=== Data supplied ===

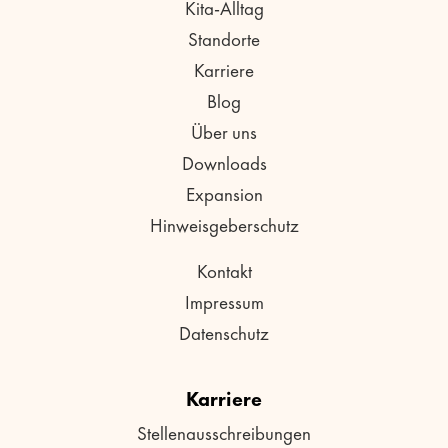
Kita-Alltag
Standorte
Karriere
Blog
Über uns
Downloads
Expansion
Hinweisgeberschutz
Kontakt
Impressum
Datenschutz
Karriere
Stellenausschreibungen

=== Exercise requirements ===
From the line with "Datenschutz" to the final line of the listing, write out each line unchanged. Add nothing.

=== Solution to this exercise ===
Datenschutz
Karriere
Stellenausschreibungen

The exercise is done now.